I met David Cohn through my association with Jay Rosen’s NewAssignment.net and have kept up with his sometimes frenetic activities online. Recently Cohn won a grant from the Knight News Challenge for Spot.us, a service he’s developing that’s trying out a new model of paying for investigative journalism by raising money online through aggregating small donations (i.e., “crowdsourcing”).
It’s a promising idea, David is an energetic and creative guy, and I have high hopes for what the experiment can teach us. (I tossed in a small contribution to Spot.Us’s pilot project — a study of political ads in the upcoming San Francisco election.)
But Spot.us is in what you might describe as a pre-alpha state. It’s an idea that is in the process of becoming embodied on the Web. Cohn is bravely developing it in public, showing his blog readers his designs as they evolve, plunging forward with improvised test-bed proof -of-concept efforts.
This is all well and good: it’s the best way to get a Web project moving. But it did cause me to do a double-take when I saw this extensive Sunday New York Times think piece on Spot.us. The piece calls Spot.us an “experiment” but barely gave its readers any indication that the project it was describing remains in the fetal stage.
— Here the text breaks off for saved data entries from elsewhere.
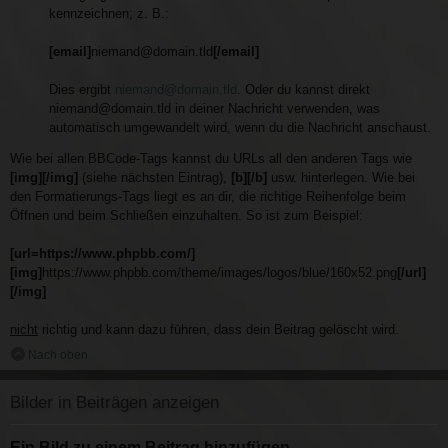
kennzeichnen; z. B.:
[email]
niemand@domain.tld
[/email]
Dies ergibt
niemand@domain.tld
. Oder du kannst direkt
niemand@domain.tld in deiner Nachricht verwenden, was
automatisch umgewandelt wird, wenn du die Nachricht anschaust.
Wie bei allen BBCode-Tags kannst du URLs all den anderen Tags wie
[img][/img]
(siehe nächsten Eintrag),
[b][/b]
usw. hinterlegen. Wie bei
den Formatierungs-Tags liegt es an dir, die richtige Reihenfolge beim
Öffnen und beim Schließen einzuhalten. So ist zum Beispiel:
[url=https://www.phpbb.com/]
[img]
https://www.phpbb.com/theme/images/logos/blue/160x52.png
[/url]
[/img]
nicht
richtig und kann dazu führen, dass dein Beitrag gelöscht wird.
Nach oben
Bilder in Beiträgen anzeigen
Ein Bild zu einem Beitrag hinzufügen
I suppose when you work transparently this is the risk. And getting a big piece in the Times isn’t something to complain too loudly about. For the Times, I can’t fault them for spotting a trend early and wanting to highlight it. But there’s something a little careless, even sloppy, about not acknowledging — up front and in bold — that this thing they’re writing about really, you know, doesn’t exist yet. Cohn wrote yesterday about his concern whether Spot.us “deserves the attention yet”: “I honestly want to scream at the top of my lungs, ‘come back in the Fall!’ ”
The impression we’re left with is that the news industry is so desperate for salvation (or so lacking in confidence) that it will grab at the thinnest reed of any story that suggests a way out. What I want to know is: will the Times, and others, be there to give Spot.us more attention once it is fully functional and cranking out stories?